Everyone wants to talk about lack of birds and make guesses as to the cause, but no one seems to want to talk about the 800 pound gorilla in the room.

Lack of Habitat!


----------



## Ronnem

The grouse population is not going to come back in the lower peninsula of Michigan or any other state for that matter. The grouse populations have been pushed into "pockets" and then hunted till carry over birds are non-existent(no replacement rate). Currently the carry over birds lack the genetic diversity to produce viable eggs. They are too closely related. Nothing is being done by anyone except Pennsylvania, and all they did was look for something to blame it on, like PGC has always done and they found it. Although it 
isn't the real culprit it is something to blame and yes, many will fall for it. 

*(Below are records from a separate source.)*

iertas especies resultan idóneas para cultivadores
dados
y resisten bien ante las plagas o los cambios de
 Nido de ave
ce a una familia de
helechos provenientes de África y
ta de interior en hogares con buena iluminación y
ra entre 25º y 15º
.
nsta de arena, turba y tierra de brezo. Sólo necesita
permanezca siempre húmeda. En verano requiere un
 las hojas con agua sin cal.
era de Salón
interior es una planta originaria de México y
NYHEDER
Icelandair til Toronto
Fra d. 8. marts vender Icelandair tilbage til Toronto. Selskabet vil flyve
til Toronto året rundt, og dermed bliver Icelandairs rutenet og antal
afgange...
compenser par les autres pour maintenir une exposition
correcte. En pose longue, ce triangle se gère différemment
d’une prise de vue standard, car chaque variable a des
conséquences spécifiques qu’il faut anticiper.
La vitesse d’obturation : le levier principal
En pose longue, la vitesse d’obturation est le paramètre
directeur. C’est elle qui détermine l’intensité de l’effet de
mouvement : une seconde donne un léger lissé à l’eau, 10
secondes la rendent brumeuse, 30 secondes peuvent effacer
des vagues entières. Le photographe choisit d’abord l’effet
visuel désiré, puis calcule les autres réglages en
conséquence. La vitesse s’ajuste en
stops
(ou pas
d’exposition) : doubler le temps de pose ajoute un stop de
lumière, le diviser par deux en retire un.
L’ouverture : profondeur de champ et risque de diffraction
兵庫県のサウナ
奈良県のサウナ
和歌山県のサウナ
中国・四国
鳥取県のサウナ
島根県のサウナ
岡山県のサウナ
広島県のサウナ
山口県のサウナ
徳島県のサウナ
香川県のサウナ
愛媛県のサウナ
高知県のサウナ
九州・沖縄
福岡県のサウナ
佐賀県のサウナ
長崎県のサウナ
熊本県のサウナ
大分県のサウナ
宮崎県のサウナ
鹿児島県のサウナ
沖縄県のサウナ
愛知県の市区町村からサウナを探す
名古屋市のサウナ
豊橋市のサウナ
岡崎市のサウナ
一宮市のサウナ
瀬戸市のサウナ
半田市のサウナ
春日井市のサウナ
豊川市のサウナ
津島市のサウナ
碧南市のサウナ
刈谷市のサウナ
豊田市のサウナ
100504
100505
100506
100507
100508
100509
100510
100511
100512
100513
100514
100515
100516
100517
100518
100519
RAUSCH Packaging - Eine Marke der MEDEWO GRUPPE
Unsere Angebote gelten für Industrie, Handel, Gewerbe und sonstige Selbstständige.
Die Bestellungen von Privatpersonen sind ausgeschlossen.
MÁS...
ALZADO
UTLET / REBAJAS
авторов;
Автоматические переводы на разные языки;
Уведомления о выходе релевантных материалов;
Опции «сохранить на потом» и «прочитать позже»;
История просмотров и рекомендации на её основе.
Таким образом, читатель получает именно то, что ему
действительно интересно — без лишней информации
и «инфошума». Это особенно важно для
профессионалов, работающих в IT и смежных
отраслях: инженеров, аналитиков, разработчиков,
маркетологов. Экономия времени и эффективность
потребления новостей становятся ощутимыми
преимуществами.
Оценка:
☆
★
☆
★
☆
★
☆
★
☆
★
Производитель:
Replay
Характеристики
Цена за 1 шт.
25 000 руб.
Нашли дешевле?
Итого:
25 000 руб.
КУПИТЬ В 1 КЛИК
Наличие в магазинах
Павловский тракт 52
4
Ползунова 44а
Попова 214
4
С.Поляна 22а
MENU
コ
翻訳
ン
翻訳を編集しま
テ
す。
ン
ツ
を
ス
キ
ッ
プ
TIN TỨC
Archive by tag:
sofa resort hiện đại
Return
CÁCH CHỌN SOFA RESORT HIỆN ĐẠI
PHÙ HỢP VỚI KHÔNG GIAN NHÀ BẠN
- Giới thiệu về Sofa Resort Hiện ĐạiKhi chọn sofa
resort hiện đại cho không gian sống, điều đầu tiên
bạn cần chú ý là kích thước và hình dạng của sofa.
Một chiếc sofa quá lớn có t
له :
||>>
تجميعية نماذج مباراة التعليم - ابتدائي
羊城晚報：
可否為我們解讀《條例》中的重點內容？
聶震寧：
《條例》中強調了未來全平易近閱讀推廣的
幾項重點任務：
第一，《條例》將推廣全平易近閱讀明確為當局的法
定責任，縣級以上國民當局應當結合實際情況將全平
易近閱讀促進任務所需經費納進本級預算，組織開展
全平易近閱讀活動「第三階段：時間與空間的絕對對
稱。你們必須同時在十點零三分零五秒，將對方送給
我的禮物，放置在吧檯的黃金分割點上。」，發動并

Biologist have been running a playbook in regards to ruffed grouse for about 60 years now. Just think if the Biologists' data that they used to compile that playbook was wrong. We have been doing everything they want, we are even at the point where biologist know what grouse need even more than the grouse and yet no grouse. It is comical that biologist can change the definition of the word "Habitat" just to suit their needs and we bought it
hook line and sinker. *YOU CAN'T HAVE "HABITAT" WITHOUT "INHABITANTS",* and frankly biologist don't have a clue as to what true ruffed grouse habitat(natural environment) really is. they are literally just appeasing the the lumber industry. That is it, it is all about an industry and nothing to do with ruffed grouse. it's funny that if you look at the definition of the word habitat, as meaning: the natural environment where something is and compare it 
to today this is what you get. We look at aspen cuttings and scream "grouse habitat grouse habitat" but in reality an aspen cutting isn't a natural environment for the aspen tree nor the ruffed grouse but I get it someone gets to make a lot of money off of calling aspen cuttings grouse habitat.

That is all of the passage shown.